Among the children included in this study, 4.1% were identified as having special needs and 8.6% as having impairments of concern (both referred to as having SHCN). Children identified with SHCN in their first year of formal schooling were more likely to have had contact with child protection services before the age of 5-6 years. Around 30% of children with SHCN had been in contact with child protection services before the age of 5-6 years, while the prevalence among their peers without SHCN was 16%. Children with SHCN had higher odds of a history of exposure to physical abuse and neglect, and higher odds of being placed in out-of-home care, compared to their typically developing peers.

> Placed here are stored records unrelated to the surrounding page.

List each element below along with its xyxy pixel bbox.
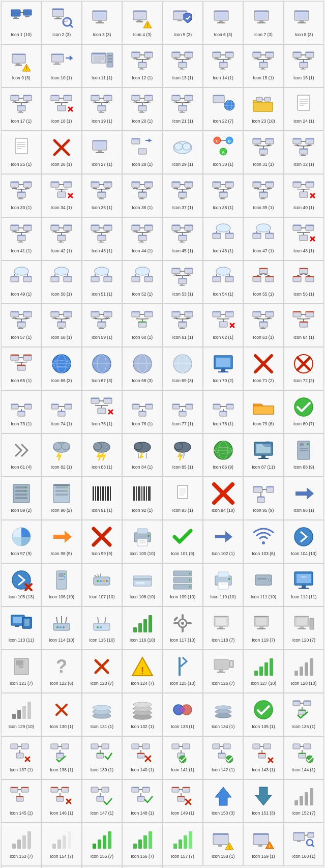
icon-cell-70[interactable]: Icon 70 (2) — [203, 347, 243, 390]
icon-cell-124[interactable]: ! Icon 124 (7) — [122, 650, 162, 693]
icon-cell-5[interactable]: Icon 5 (3) — [163, 1, 203, 44]
icon-cell-8[interactable]: Icon 8 (3) — [284, 1, 324, 44]
icon-cell-66[interactable]: Icon 66 (3) — [41, 347, 81, 390]
icon-cell-116[interactable]: Icon 116 (10) — [122, 606, 162, 650]
icon-cell-4[interactable]: ! Icon 4 (3) — [122, 1, 162, 44]
icon-cell-28[interactable]: Icon 28 (1) — [122, 131, 162, 174]
icon-cell-9[interactable]: ! Icon 9 (3) — [1, 44, 41, 88]
icon-cell-61[interactable]: Icon 61 (1) — [163, 304, 203, 347]
icon-cell-91[interactable]: Icon 91 (1) — [82, 477, 122, 520]
icon-cell-6[interactable]: Icon 6 (3) — [203, 1, 243, 44]
icon-cell-114[interactable]: Icon 114 (10) — [41, 606, 81, 650]
icon-cell-17[interactable]: Icon 17 (1) — [1, 88, 41, 131]
icon-cell-162[interactable]: Icon 162 (2) — [41, 866, 81, 868]
icon-cell-140[interactable]: Icon 140 (1) — [122, 736, 162, 779]
icon-cell-10[interactable]: Icon 10 (1) — [41, 44, 81, 88]
icon-cell-125[interactable]: Icon 125 (10) — [163, 650, 203, 693]
icon-cell-86[interactable]: Icon 86 (9) — [203, 433, 243, 477]
icon-cell-69[interactable]: Icon 69 (3) — [163, 347, 203, 390]
icon-cell-7[interactable]: Icon 7 (3) — [243, 1, 283, 44]
icon-cell-60[interactable]: Icon 60 (1) — [122, 304, 162, 347]
icon-cell-71[interactable]: Icon 71 (2) — [243, 347, 283, 390]
icon-cell-126[interactable]: Icon 126 (7) — [203, 650, 243, 693]
icon-cell-72[interactable]: Icon 72 (2) — [284, 347, 324, 390]
icon-cell-147[interactable]: Icon 147 (1) — [82, 779, 122, 823]
icon-cell-158[interactable]: ! Icon 158 (1) — [203, 823, 243, 866]
icon-cell-110[interactable]: Icon 110 (10) — [203, 563, 243, 606]
icon-cell-87[interactable]: Icon 87 (11) — [243, 433, 283, 477]
icon-cell-82[interactable]: Icon 82 (1) — [41, 433, 81, 477]
icon-cell-164[interactable]: Icon 164 (2) — [122, 866, 162, 868]
icon-cell-101[interactable]: Icon 101 (9) — [163, 520, 203, 563]
icon-cell-151[interactable]: Icon 151 (3) — [243, 779, 283, 823]
icon-cell-155[interactable]: Icon 155 (7) — [82, 823, 122, 866]
icon-cell-20[interactable]: Icon 20 (1) — [122, 88, 162, 131]
icon-cell-46[interactable]: Icon 46 (1) — [203, 217, 243, 261]
icon-cell-25[interactable]: Icon 25 (1) — [1, 131, 41, 174]
icon-cell-79[interactable]: Icon 79 (6) — [243, 390, 283, 433]
icon-cell-57[interactable]: Icon 57 (1) — [1, 304, 41, 347]
icon-cell-100[interactable]: Icon 100 (10) — [122, 520, 162, 563]
icon-cell-97[interactable]: Icon 97 (9) — [1, 520, 41, 563]
icon-cell-54[interactable]: Icon 54 (1) — [203, 261, 243, 304]
icon-cell-138[interactable]: Icon 138 (1) — [41, 736, 81, 779]
icon-cell-65[interactable]: Icon 65 (1) — [1, 347, 41, 390]
icon-cell-21[interactable]: Icon 21 (1) — [163, 88, 203, 131]
icon-cell-30[interactable]: C B A Icon 30 (1) — [203, 131, 243, 174]
icon-cell-23[interactable]: Icon 23 (10) — [243, 88, 283, 131]
icon-cell-132[interactable]: Icon 132 (1) — [122, 693, 162, 736]
icon-cell-156[interactable]: Icon 156 (7) — [122, 823, 162, 866]
icon-cell-113[interactable]: Icon 113 (11) — [1, 606, 41, 650]
icon-cell-103[interactable]: Icon 103 (6) — [243, 520, 283, 563]
icon-cell-121[interactable]: Icon 121 (7) — [1, 650, 41, 693]
icon-cell-31[interactable]: Icon 31 (1) — [243, 131, 283, 174]
icon-cell-122[interactable]: ? Icon 122 (6) — [41, 650, 81, 693]
icon-cell-137[interactable]: Icon 137 (1) — [1, 736, 41, 779]
icon-cell-68[interactable]: Icon 68 (3) — [122, 347, 162, 390]
icon-cell-19[interactable]: Icon 19 (1) — [82, 88, 122, 131]
icon-cell-74[interactable]: Icon 74 (1) — [41, 390, 81, 433]
icon-cell-153[interactable]: Icon 153 (7) — [1, 823, 41, 866]
icon-cell-117[interactable]: Icon 117 (10) — [163, 606, 203, 650]
icon-cell-48[interactable]: Icon 48 (1) — [284, 217, 324, 261]
icon-cell-33[interactable]: Icon 33 (1) — [1, 174, 41, 217]
icon-cell-96[interactable]: Icon 96 (1) — [284, 477, 324, 520]
icon-cell-108[interactable]: Icon 108 (10) — [122, 563, 162, 606]
icon-cell-84[interactable]: Icon 84 (1) — [122, 433, 162, 477]
icon-cell-1[interactable]: Icon 1 (10) — [1, 1, 41, 44]
icon-cell-27[interactable]: Icon 27 (1) — [82, 131, 122, 174]
icon-cell-50[interactable]: Icon 50 (1) — [41, 261, 81, 304]
icon-cell-64[interactable]: Icon 64 (1) — [284, 304, 324, 347]
icon-cell-37[interactable]: Icon 37 (1) — [163, 174, 203, 217]
icon-cell-109[interactable]: Icon 109 (10) — [163, 563, 203, 606]
icon-cell-77[interactable]: Icon 77 (1) — [163, 390, 203, 433]
icon-cell-26[interactable]: Icon 26 (1) — [41, 131, 81, 174]
icon-cell-115[interactable]: Icon 115 (10) — [82, 606, 122, 650]
icon-cell-42[interactable]: Icon 42 (1) — [41, 217, 81, 261]
icon-cell-93[interactable]: Icon 93 (1) — [163, 477, 203, 520]
icon-cell-83[interactable]: Icon 83 (1) — [82, 433, 122, 477]
icon-cell-62[interactable]: Icon 62 (1) — [203, 304, 243, 347]
icon-cell-141[interactable]: Icon 141 (1) — [163, 736, 203, 779]
icon-cell-144[interactable]: Icon 144 (1) — [284, 736, 324, 779]
icon-cell-127[interactable]: Icon 127 (10) — [243, 650, 283, 693]
icon-cell-152[interactable]: Icon 152 (7) — [284, 779, 324, 823]
icon-cell-22[interactable]: Icon 22 (7) — [203, 88, 243, 131]
icon-cell-159[interactable]: ! Icon 159 (1) — [243, 823, 283, 866]
icon-cell-3[interactable]: Icon 3 (3) — [82, 1, 122, 44]
icon-cell-11[interactable]: Icon 11 (1) — [82, 44, 122, 88]
icon-cell-13[interactable]: Icon 13 (1) — [163, 44, 203, 88]
icon-cell-78[interactable]: Icon 78 (1) — [203, 390, 243, 433]
icon-cell-98[interactable]: Icon 98 (9) — [41, 520, 81, 563]
icon-cell-99[interactable]: Icon 99 (9) — [82, 520, 122, 563]
icon-cell-55[interactable]: Icon 55 (1) — [243, 261, 283, 304]
icon-cell-53[interactable]: Icon 53 (1) — [163, 261, 203, 304]
icon-cell-18[interactable]: Icon 18 (1) — [41, 88, 81, 131]
icon-cell-43[interactable]: Icon 43 (1) — [82, 217, 122, 261]
icon-cell-134[interactable]: Icon 134 (1) — [203, 693, 243, 736]
icon-cell-157[interactable]: Icon 157 (7) — [163, 823, 203, 866]
icon-cell-119[interactable]: Icon 119 (7) — [243, 606, 283, 650]
icon-cell-63[interactable]: Icon 63 (1) — [243, 304, 283, 347]
icon-cell-129[interactable]: Icon 129 (10) — [1, 693, 41, 736]
icon-cell-35[interactable]: Icon 35 (1) — [82, 174, 122, 217]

These findings provide support for inter-agency collaboration (e.g. early intervention, health, education) to ensure the provision of appropriate services and supports for vulnerable children and their families.
Dr Gabrielle Hindmarsh is a postdoctoral research fellow within the NSW Child Development Study, in the School of Psychiatry at UNSW. Dr Hindmarsh holds a PhD in Health Sciences from the University of Sydney. Her research interests focus on the developmental outcomes and wellbeing of children who experience disadvantage, more specifically children with disabilities or who have parents with disabilities. Her work utilises population data to address inequities that these disadvantaged families experience.